I started this post once already.  I wound up writing a whole journal entry about my college life.  Then I realized that had nothing to do with the topic and had to start over.  Maybe it’ll be right this time Smile.

I graduated from college with a 3.56 in cursu honorum in biochemistry.  I applied to Vanderbilt for a doctorate.  I was turned down.  This really surprised me as I was told, “You’re all pretty much in at this point.  This is just to make sure that none of you are horrible monsters or something.”  Yet another extraction of my self-confidence and willingness to interact with the world.

I moved to Nashville and found a job at Vanderbilt as a research assistant.  I spent a year on that job.  I quickly learned the truth about the scientific community and why I would never be a part of it again.

For one, my post was completely pointless, for scientific research, anyway.  I grew a protein called microsomal epoxide hydrolase.  My job was to crystallize it in order to learn its structure.  By doing this, one can determine more of its function and how to interact with it.  It was extremely boring.

I went all out anyway, attending seminars, making friends, trying my best-which completely sucked, as usual of course.  I learned several things in the first three months.  During my interview to determine that I was an evil monster, I spoke with several scientists there.  I told them of my ideas.  This is normal procedure.  I was laughed out of the building, literally.  Funny that.  During those first three months, two of those ideas were taken up and researched by scientists there.  Apparently I am a horrible, yet funny monster that has ridiculous ideas about science unless utilized by others.

I was given no direction during college or afterwards as to how to actually perform my job and what would be expected of me.  I went to conventions and functions and was thrown into a whirlwind of the unknown.  But I buckled down, working many hours into the night, trying to learn, trying to be the best scientist I could be.
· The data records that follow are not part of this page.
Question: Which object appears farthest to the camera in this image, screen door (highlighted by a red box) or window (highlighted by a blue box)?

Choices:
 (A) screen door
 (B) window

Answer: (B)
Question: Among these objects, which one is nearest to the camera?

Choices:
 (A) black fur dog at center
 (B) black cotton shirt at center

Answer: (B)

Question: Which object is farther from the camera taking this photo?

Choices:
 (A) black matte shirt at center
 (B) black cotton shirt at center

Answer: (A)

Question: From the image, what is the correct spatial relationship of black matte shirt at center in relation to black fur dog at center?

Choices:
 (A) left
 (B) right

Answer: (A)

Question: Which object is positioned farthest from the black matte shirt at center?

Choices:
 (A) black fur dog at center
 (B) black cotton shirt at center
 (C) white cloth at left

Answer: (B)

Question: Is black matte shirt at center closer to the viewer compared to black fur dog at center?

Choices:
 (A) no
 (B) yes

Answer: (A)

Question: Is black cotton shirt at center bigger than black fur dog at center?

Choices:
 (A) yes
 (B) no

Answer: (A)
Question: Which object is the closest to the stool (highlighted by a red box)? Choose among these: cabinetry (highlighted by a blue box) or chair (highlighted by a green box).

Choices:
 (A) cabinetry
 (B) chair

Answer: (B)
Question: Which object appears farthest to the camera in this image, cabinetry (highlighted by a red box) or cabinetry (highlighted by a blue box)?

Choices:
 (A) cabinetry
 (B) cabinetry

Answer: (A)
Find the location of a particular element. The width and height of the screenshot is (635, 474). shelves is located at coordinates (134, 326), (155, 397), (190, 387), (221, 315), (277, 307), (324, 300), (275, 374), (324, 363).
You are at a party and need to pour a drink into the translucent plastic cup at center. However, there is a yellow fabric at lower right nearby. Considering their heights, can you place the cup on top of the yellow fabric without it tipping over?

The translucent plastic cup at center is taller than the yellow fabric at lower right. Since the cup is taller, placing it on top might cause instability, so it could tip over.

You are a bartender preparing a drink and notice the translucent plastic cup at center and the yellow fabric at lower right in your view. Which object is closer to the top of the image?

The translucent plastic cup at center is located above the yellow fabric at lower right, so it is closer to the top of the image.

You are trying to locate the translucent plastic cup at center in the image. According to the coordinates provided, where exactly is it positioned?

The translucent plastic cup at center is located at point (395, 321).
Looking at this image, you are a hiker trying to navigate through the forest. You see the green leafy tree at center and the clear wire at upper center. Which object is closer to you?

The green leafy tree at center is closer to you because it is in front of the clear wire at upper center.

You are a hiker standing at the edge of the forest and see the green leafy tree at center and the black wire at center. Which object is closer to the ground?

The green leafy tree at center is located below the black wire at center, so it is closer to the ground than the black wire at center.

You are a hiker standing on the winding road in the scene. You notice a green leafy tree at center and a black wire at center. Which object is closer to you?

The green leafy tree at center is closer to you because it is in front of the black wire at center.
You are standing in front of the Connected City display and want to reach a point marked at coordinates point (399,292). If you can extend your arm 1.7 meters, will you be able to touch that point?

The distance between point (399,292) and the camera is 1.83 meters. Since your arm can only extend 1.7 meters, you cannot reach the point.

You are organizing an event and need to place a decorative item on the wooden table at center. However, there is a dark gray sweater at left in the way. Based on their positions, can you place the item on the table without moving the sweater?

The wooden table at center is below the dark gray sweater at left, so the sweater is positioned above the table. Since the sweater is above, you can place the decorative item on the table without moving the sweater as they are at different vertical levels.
I met a French woman from down the hall that did horrible experiments on mice where they were born completely without skin.  My facial expressions alone showed my feelings.  I was told, “They only live three days.”  I never said a word, they could just tell from my wide eyes filled with horror.  I never said a word about it after that either, for fear of my job.  What was this life saving medicine being studied that required the endless torture of living creatures?  Cosmetics.

I began to search out other researchers.  I studied the work of those working in the pharmaceutical industry, scanned the pamphlets offering money for being a test subject, and spoke with those working on a “cure for cancer”.  I remember in college one professor.  I really liked him, even more now than then.  He taught us how to fudge our numbers in lab to get the results we were supposed to.  I had no idea how accurate his teaching was to the actual scientific community.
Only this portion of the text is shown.